Activity: Copy every line of the following data that includes the string "header".

═════ Data records ═════

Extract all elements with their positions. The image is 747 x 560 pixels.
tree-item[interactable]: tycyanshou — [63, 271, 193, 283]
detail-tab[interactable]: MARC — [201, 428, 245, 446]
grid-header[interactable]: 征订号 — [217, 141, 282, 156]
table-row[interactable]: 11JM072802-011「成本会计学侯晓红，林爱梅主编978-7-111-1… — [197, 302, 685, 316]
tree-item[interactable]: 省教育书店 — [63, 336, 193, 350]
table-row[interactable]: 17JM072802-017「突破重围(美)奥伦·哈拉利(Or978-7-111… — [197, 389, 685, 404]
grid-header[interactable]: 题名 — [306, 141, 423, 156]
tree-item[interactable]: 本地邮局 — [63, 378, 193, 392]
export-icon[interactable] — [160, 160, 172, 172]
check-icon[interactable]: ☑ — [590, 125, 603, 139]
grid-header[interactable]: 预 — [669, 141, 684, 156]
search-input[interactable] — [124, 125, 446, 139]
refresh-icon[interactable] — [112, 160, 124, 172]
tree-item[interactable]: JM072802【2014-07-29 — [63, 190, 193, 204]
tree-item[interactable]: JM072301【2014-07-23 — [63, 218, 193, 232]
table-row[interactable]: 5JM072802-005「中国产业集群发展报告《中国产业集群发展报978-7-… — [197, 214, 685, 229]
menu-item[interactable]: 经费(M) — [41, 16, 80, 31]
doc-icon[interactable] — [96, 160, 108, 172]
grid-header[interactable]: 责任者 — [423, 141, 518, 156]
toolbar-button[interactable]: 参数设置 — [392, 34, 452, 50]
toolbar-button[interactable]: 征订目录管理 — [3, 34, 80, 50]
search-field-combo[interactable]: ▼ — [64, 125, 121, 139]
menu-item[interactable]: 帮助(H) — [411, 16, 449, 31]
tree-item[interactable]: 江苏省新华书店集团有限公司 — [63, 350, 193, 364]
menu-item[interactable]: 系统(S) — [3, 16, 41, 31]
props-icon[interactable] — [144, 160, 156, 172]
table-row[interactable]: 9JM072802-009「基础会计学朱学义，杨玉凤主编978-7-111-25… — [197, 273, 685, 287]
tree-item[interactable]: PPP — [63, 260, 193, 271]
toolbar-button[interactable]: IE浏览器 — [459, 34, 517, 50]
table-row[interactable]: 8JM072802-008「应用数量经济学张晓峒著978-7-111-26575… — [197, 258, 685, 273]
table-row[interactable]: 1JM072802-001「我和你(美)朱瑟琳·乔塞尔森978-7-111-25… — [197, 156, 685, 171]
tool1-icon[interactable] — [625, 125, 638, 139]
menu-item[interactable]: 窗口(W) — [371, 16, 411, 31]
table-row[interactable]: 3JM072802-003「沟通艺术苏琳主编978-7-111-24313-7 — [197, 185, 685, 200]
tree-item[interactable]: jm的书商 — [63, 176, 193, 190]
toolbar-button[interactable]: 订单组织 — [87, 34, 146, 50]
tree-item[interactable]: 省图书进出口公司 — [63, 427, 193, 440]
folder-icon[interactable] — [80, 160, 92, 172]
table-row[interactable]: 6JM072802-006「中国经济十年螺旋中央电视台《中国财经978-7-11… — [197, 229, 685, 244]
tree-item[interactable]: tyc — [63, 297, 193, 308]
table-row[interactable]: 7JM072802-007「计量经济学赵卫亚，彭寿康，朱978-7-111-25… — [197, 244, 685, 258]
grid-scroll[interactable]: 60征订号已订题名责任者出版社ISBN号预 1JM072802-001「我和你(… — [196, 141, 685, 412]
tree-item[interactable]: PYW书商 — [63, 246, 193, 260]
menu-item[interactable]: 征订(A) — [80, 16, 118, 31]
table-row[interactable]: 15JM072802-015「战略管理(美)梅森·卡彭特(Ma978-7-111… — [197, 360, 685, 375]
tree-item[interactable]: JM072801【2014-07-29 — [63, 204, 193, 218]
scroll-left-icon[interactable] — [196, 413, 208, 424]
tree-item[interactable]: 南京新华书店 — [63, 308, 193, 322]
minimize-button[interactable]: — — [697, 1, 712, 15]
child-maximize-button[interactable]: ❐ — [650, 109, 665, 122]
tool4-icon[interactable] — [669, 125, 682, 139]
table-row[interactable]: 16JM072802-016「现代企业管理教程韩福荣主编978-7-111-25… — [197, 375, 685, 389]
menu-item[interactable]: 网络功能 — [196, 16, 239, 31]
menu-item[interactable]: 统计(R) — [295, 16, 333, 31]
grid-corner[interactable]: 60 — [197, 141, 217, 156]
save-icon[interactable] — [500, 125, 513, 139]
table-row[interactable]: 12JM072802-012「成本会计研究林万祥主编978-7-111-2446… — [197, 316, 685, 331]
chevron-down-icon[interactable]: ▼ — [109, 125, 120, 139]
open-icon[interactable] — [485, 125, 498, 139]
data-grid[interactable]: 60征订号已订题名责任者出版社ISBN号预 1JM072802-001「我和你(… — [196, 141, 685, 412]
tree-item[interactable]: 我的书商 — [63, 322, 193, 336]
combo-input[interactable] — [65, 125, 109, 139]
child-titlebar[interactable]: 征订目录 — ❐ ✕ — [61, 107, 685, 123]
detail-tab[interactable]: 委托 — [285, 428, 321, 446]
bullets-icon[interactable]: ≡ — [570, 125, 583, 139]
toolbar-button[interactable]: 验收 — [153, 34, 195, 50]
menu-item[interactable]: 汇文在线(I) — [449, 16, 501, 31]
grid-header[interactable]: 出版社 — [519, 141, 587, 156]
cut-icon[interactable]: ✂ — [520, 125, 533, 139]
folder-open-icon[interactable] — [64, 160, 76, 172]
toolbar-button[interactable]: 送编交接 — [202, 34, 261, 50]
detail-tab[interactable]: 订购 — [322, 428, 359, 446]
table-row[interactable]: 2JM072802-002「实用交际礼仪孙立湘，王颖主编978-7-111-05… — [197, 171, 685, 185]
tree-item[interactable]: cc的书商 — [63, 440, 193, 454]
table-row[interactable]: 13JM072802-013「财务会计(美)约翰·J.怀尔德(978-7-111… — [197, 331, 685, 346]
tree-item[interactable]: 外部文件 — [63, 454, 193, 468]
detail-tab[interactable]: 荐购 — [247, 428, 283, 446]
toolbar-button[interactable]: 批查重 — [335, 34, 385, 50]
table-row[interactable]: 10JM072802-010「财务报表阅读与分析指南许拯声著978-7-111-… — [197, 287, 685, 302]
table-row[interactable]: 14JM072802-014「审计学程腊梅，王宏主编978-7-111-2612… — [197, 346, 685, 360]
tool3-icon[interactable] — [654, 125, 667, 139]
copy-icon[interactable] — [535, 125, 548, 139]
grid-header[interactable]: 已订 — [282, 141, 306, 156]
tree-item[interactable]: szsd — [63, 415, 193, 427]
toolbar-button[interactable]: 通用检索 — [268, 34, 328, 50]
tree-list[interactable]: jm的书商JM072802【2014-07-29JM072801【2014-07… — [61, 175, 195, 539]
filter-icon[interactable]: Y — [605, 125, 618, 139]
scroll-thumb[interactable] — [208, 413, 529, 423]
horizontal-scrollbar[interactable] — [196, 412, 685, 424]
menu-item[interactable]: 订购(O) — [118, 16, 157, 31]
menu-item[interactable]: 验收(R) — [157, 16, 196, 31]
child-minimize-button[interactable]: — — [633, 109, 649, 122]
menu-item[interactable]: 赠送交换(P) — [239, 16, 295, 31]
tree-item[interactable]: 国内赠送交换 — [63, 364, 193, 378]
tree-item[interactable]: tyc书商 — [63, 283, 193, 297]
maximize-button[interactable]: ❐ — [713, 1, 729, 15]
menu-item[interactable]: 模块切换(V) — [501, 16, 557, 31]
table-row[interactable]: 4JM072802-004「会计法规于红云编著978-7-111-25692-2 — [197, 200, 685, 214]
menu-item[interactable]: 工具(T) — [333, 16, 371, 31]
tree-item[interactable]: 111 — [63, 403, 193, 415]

═════

Solution to the problem:
grid-header[interactable]: 征订号 — [217, 141, 282, 156]
grid-header[interactable]: 题名 — [306, 141, 423, 156]
grid-header[interactable]: 预 — [669, 141, 684, 156]
grid-header[interactable]: 责任者 — [423, 141, 518, 156]
grid-header[interactable]: 出版社 — [519, 141, 587, 156]
grid-header[interactable]: 已订 — [282, 141, 306, 156]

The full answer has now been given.